DOBSON — In true military fashion Surry Central Air Force JROTC cadet Nick Zagurski has gone over or around obstacles in his life to become a valuable team member in the program.
Zagurski’s mother, Salina, said he went deaf at the age of two as a result of an ear infection. She said at the time, his favorite show was Star Trek The Next Generation. She indicated she noticed one morning Nick had stopped reacting to sounds on the show.
Nick has a high tolerance for antibiotics, so there was nothing the doctors could do to stop the ear infection from taking his hearing. She described the slow process of watching her child become withdrawn and developing high functioning autism. He did not want to learn sigh language or be touched.
Today the sharply dressed cadet honored with a color guard shoulder cord for successful performances, with a quick smile and firm handshake is, in Star Trek terms, light-years away from that difficult chapter of his life.
“When Nick was little, he saw soldiers,” explained Salina Zagurski. “He told me he wanted to be a soldier.” As a freshman he finally got his chance to be a soldier through JROTC.
The uniform proved to be a catalyst for changes in the young man.
‘The minute he put on the uniform he was a new man,” said Salina Zagurski. “I was very surprised and pleased with how the color guard has accepted Nickolas. He never wanted to learn sign. Now after class he comes home and tells me military history. He researches about uniforms and tells me about it. It’s been something to watch him come out of his shell.”
Zagurski’s attention to details that high functioning autism affords him makes him a natural for a cadet. He has even become fast friends with color guard commander Darren Brown.
“He came in the first day and I thought, Oh Lord, how do I do this,” recalled Brown. “Just took him out and started showing him the movements and he learned it very well.” Brown said Zagurski has learned the drills for spinning rifles as well as the flags and is next learning to use the sabers.
Brown said he has grown so comfortable with Zagurski that they both carry notebooks and paper to write back and forth for communication.
“I like ROTC and I love the blue uniform. Me and Darren are in the color guard,” signed Zagurski. “Darren is the commander and he’s good at it.” He also signed in detail all the criteria a uniform is judged on at inspection.
Brown’s JROTC officers Lt. Col. Brian O’Connell and MSgt. Greg McCormick spoke highly of Zagurski’s accomplishments.
“The kids in the program do all the training,” said McCormick. “They just all came together around Nickolas and took him in. It was truly, truly a team effort.”
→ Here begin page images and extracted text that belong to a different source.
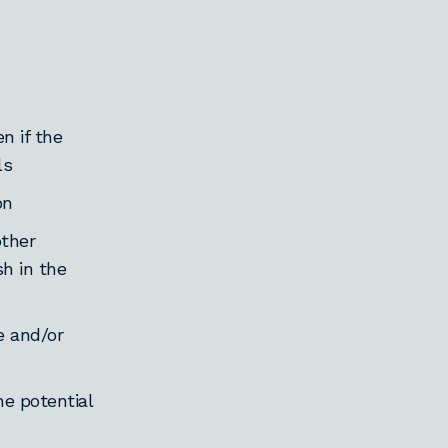
n if the
ls
on
other
sh in the
e and/or
he potential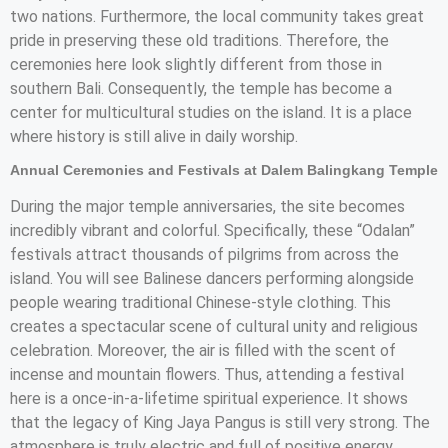
two nations. Furthermore, the local community takes great
pride in preserving these old traditions. Therefore, the
ceremonies here look slightly different from those in
southern Bali. Consequently, the temple has become a
center for multicultural studies on the island. It is a place
where history is still alive in daily worship.
Annual Ceremonies and Festivals at Dalem Balingkang Temple
During the major temple anniversaries, the site becomes
incredibly vibrant and colorful. Specifically, these “Odalan”
festivals attract thousands of pilgrims from across the
island. You will see Balinese dancers performing alongside
people wearing traditional Chinese-style clothing. This
creates a spectacular scene of cultural unity and religious
celebration. Moreover, the air is filled with the scent of
incense and mountain flowers. Thus, attending a festival
here is a once-in-a-lifetime spiritual experience. It shows
that the legacy of King Jaya Pangus is still very strong. The
atmosphere is truly electric and full of positive energy.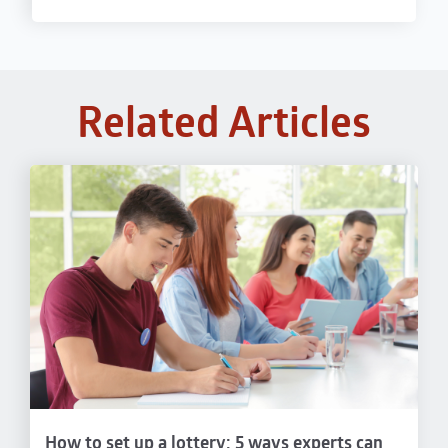
Related Articles
How to set up a lottery: 5 ways experts can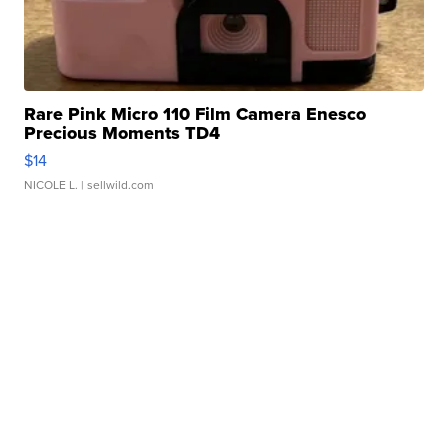
Rare Pink Micro 110 Film Camera Enesco
Precious Moments TD4
$14
NICOLE L.
| sellwild.com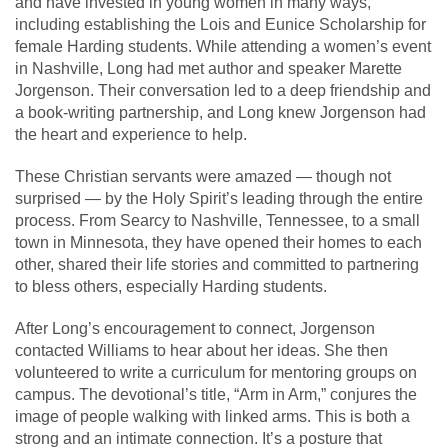
and have invested in young women in many ways,
including establishing the Lois and Eunice Scholarship for
female Harding students. While attending a women’s event
in Nashville, Long had met author and speaker Marette
Jorgenson. Their conversation led to a deep friendship and
a book-writing partnership, and Long knew Jorgenson had
the heart and experience to help.
These Christian servants were amazed — though not
surprised — by the Holy Spirit’s leading through the entire
process. From Searcy to Nashville, Tennessee, to a small
town in Minnesota, they have opened their homes to each
other, shared their life stories and committed to partnering
to bless others, especially Harding students.
After Long’s encouragement to connect, Jorgenson
contacted Williams to hear about her ideas. She then
volunteered to write a curriculum for mentoring groups on
campus. The devotional’s title, “Arm in Arm,” conjures the
image of people walking with linked arms. This is both a
strong and an intimate connection. It’s a posture that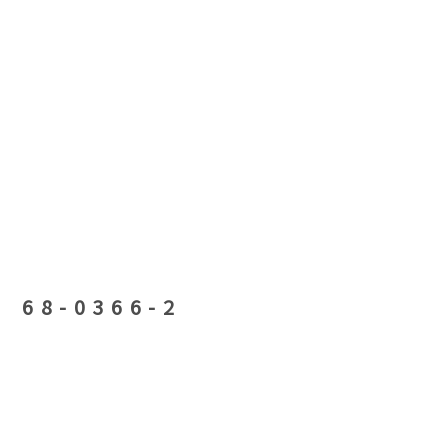
68-0366-2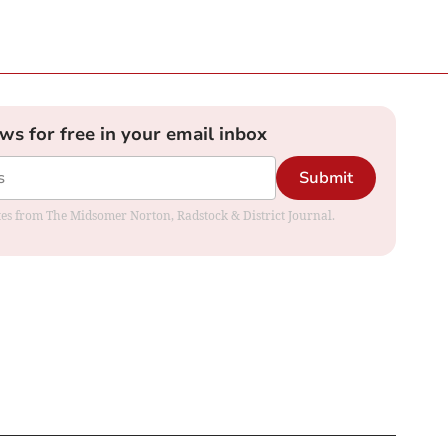
ews for free in your email inbox
Submit
dates from The Midsomer Norton, Radstock & District Journal.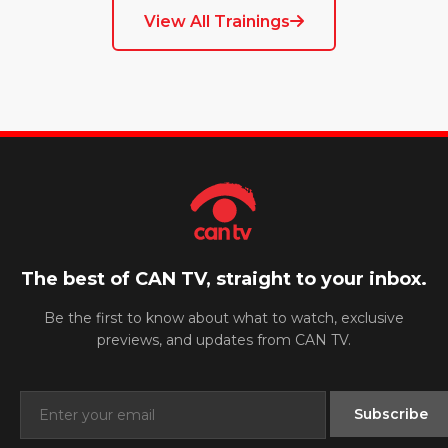
View All Trainings
The best of CAN TV, straight to your inbox.
Be the first to know about what to watch, exclusive
previews, and updates from CAN TV.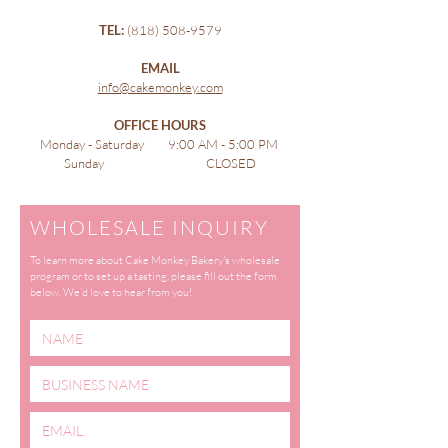
TEL:
(818) 508-9579
EMAIL
info@cakemonkey.com
OFFICE HOURS
Monday - Saturday 9:00 AM - 5:00 PM
Sunday CLOSED
WHOLESALE INQUIRY
To learn more about Cake Monkey Bakery's wholesale
program or to set up a tasting, please fill out the form
below. We'd love to hear from you!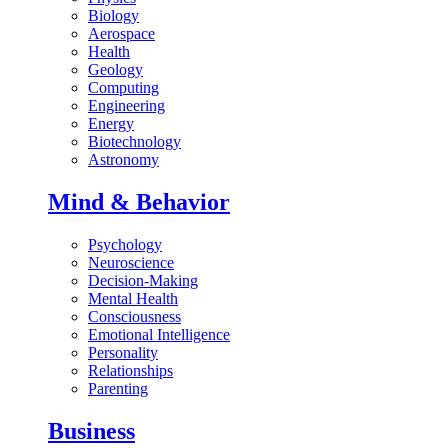
Biology
Aerospace
Health
Geology
Computing
Engineering
Energy
Biotechnology
Astronomy
Mind & Behavior
Psychology
Neuroscience
Decision-Making
Mental Health
Consciousness
Emotional Intelligence
Personality
Relationships
Parenting
Business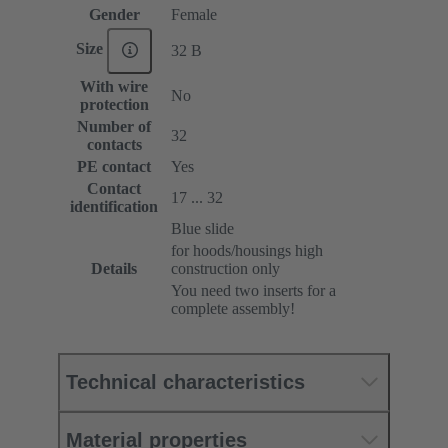
Gender
Female
Size
32 B
With wire
No
protection
Number of
32
contacts
PE contact
Yes
Contact
17 ... 32
identification
Blue slide
for hoods/housings high
Details
construction only
You need two inserts for a
complete assembly!
Technical characteristics
Material properties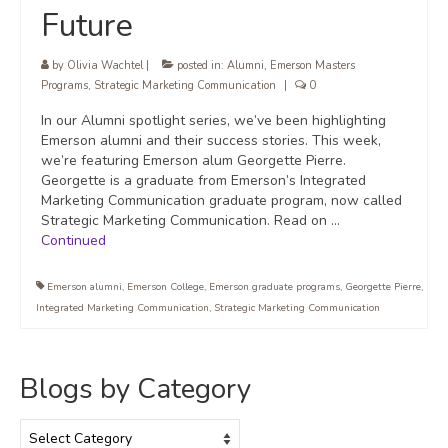
Future
by
Olivia Wachtel
|
posted in:
Alumni
,
Emerson Masters
Programs
,
Strategic Marketing Communication
|
0
In our Alumni spotlight series, we’ve been highlighting
Emerson alumni and their success stories. This week,
we’re featuring Emerson alum Georgette Pierre.
Georgette is a graduate from Emerson’s Integrated
Marketing Communication graduate program, now called
Strategic Marketing Communication. Read on …
Continued
Emerson alumni
,
Emerson College
,
Emerson graduate programs
,
Georgette Pierre
,
Integrated Marketing Communication
,
Strategic Marketing Communication
Blogs by Category
Blogs
by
O’Connell indicated he valued Zagurski’s curiosity. He said JROTC is really about a program for educational experiences. He said the program is about students learning life skills for success.
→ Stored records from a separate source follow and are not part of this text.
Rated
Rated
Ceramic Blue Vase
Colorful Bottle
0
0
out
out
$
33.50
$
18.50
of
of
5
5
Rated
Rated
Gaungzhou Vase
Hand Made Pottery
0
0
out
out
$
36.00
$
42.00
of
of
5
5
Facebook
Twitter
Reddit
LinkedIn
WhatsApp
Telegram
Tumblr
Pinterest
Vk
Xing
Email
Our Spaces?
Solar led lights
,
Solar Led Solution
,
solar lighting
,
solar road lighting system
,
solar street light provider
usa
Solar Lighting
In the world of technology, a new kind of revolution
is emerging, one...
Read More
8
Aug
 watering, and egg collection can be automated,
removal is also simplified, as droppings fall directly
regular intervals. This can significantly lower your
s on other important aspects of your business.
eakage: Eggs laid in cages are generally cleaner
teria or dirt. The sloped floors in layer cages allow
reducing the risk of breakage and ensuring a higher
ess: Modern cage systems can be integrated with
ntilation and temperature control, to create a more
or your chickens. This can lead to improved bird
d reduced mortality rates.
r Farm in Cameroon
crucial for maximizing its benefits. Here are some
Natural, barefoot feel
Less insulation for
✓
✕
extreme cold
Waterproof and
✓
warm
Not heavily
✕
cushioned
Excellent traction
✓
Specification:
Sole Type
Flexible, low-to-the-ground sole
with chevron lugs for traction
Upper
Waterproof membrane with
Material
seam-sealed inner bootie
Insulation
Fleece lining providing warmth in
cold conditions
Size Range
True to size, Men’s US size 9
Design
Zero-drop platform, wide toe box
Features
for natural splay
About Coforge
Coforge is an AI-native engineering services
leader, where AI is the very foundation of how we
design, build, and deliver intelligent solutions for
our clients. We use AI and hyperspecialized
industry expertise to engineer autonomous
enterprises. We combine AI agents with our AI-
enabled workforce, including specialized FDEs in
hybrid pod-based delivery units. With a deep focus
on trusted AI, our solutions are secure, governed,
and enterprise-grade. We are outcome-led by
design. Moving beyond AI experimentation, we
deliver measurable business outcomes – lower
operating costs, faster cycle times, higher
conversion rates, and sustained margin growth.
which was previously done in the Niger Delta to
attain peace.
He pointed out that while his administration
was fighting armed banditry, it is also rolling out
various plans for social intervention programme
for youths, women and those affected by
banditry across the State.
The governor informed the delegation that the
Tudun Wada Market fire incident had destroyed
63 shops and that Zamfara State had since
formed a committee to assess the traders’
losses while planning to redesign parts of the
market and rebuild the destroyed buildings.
“He’s (Zagurski) very inquisitive as well as dedicated,” began O’Connell. “He peppers us with questions. The units I taught him recently were astronomy and space exploration. I appreciate how you don’t need to say please ask questions to Nick.”
McCormick explained how JROTC must have 10 percent of the student body involved which typically amounts to 80 students. He said the program at Central has 237 students involved, so he and O’Connell typically rotate teaching half the students for classes.
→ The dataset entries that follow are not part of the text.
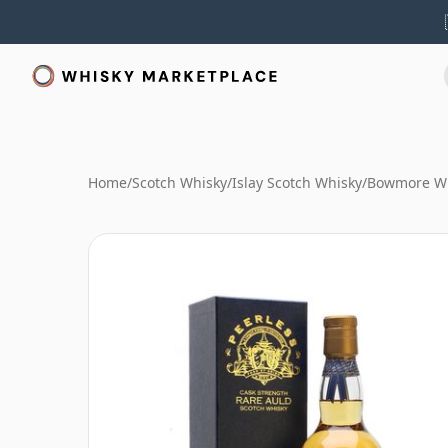
Home
/
Scotch Whisky
/
Islay Scotch Whisky
/
Bowmore W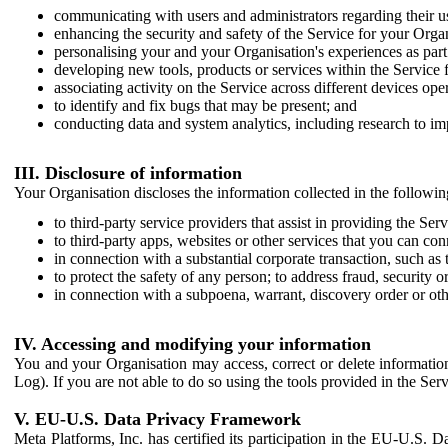
communicating with users and administrators regarding their us
enhancing the security and safety of the Service for your Organi
personalising your and your Organisation's experiences as part 
developing new tools, products or services within the Service 
associating activity on the Service across different devices ope
to identify and fix bugs that may be present; and
conducting data and system analytics, including research to im
III. Disclosure of information
Your Organisation discloses the information collected in the followi
to third-party service providers that assist in providing the Serv
to third-party apps, websites or other services that you can con
in connection with a substantial corporate transaction, such as 
to protect the safety of any person; to address fraud, security o
in connection with a subpoena, warrant, discovery order or ot
IV. Accessing and modifying your information
You and your Organisation may access, correct or delete information 
Log). If you are not able to do so using the tools provided in the Se
V. EU-U.S. Data Privacy Framework
Meta Platforms, Inc. has certified its participation in the EU-U.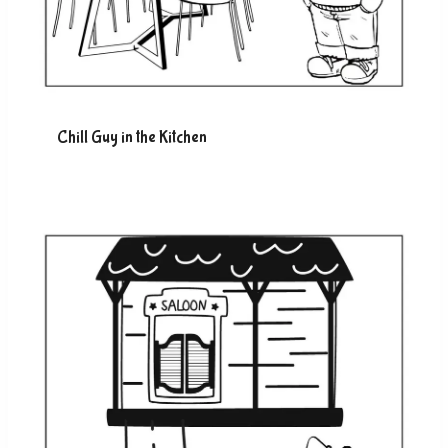
Chill Guy in the Kitchen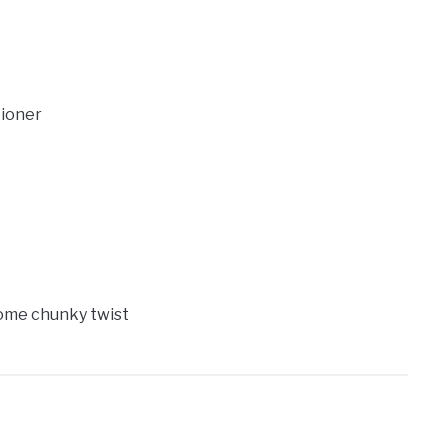
tioner
 some chunky twist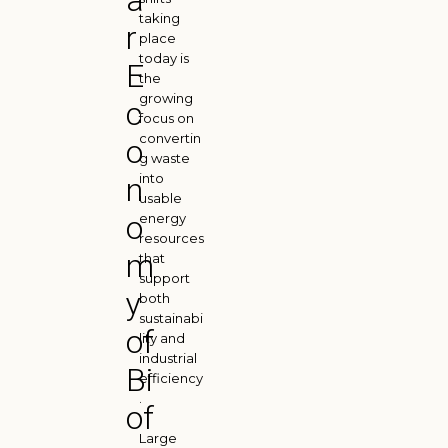
a
taking
r
place
today is
E
the
growing
c
focus on
convertin
o
g waste
into
n
usable
o
energy
resources
m
that
support
y
both
sustainabi
of
lity and
industrial
Bi
efficiency
.
of
Large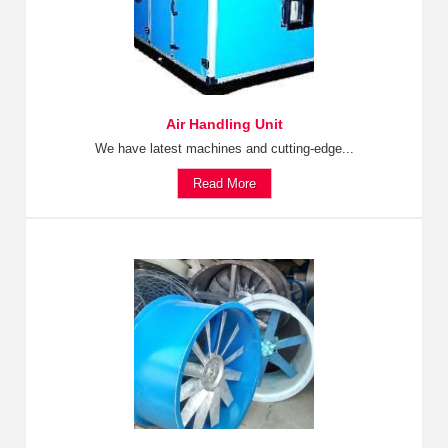
Air Handling Unit
We have latest machines and cutting-edge...
Read More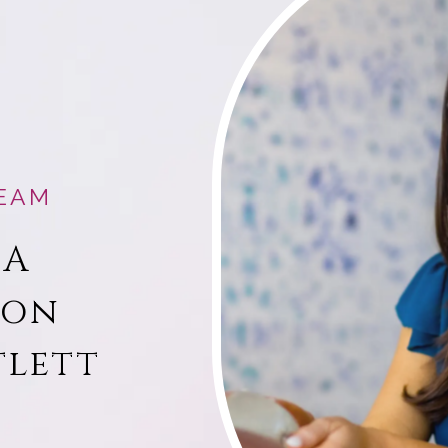
EAM
 A
ion
tlett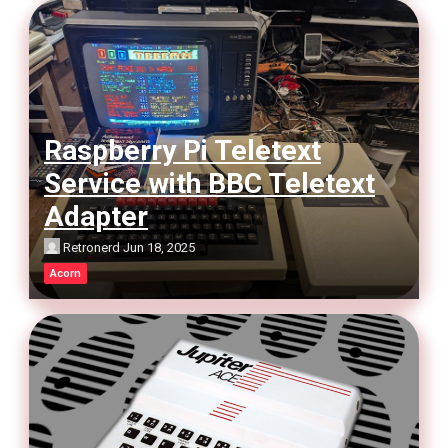
Raspberry Pi Teletext
Service with BBC Teletext
Adapter
Retronerd
Jun 18, 2025
Acorn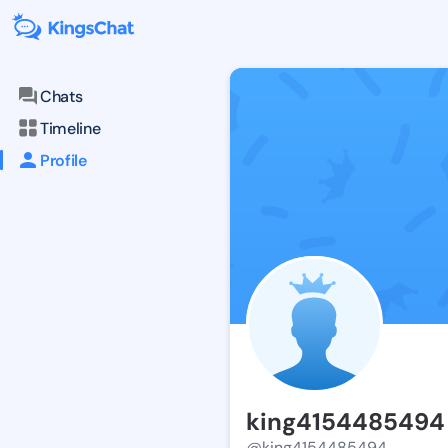
Chats
Timeline
Profile
king4154485494
@king4154485494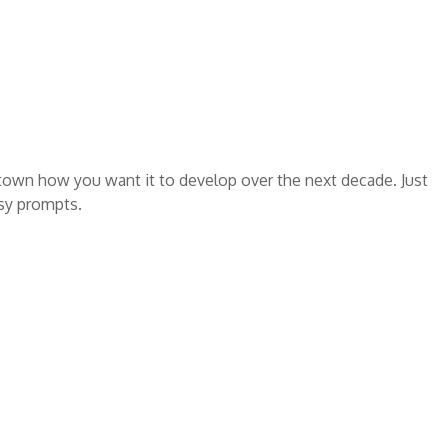
 town how you want it to develop over the next decade. Just
asy prompts.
“Nick has been amazing. He came to a program a lot of kids are scared of,” added McCormick. “He has been embraced by the group, leading and excelling in spite of deafness. He wouldn’t be in color guard if he wasn’t. He never shows frustration and this is tough for him. He has to react because of deafness.”
McCormick also said future units for Zagurski involve writing papers and giving speeches. He said Zagurski will do this just like everyone else in the class. More challenges will be added to every level as he progresses.
Those who know him say important player in the story has been Zagurski’s interpreter, Penny Mears. She said Zagurski and she had to literally invent signs to represent color guard routine movements.
“I was so nervous in the beginning. I worried how do I sign this. When I messed up they have always been very positive. It’s like a family, ” said Mears. “Darren has learned signs and had a lot of input on quite a few things. Before ROTC Nick was so hands off. Of course, there are times I showed up in six-inch heels and found out we had practice on the field that day but we learned to roll with it.”
Early on in the process, Brown asked her why she was signing Zagurski’s orders backwards. Mears said she’d forgotten she is facing the color guard on the field. This means they not only had to invent the signs but had to translate the directions backwards so the cues she gives Zagurski would be correct because he’s facing her. His right is her left.
“She (Mears) was just as proud as Nick when he received his color guard honor chord,” said McCormick. “She’s a big part of this too. She has had a huge impact. Kids learn from him as well. They don’t leave him out of anything. We forget he’s deaf.”
Salina Zagurski is complementary of changes she has seen in her son for the past two years.
“They told me they were excited about Nick a the first open house we attended,” remembered Zagurski. “I thought as a parent wow, this is going to be great.”
“I’ve really seen him change. He’s a young man now, more independent and that has been wonderful for Nickolas,” said Salina Zagurski. She said his interest in military history has really been kindled by the program and might be a direction he pursues.
McCormick said Nick and Penny feed of off each other’s energy and that is contagious. He said he looks forward to seeing what Zagurski will do next because he is not intimidated by a challenge.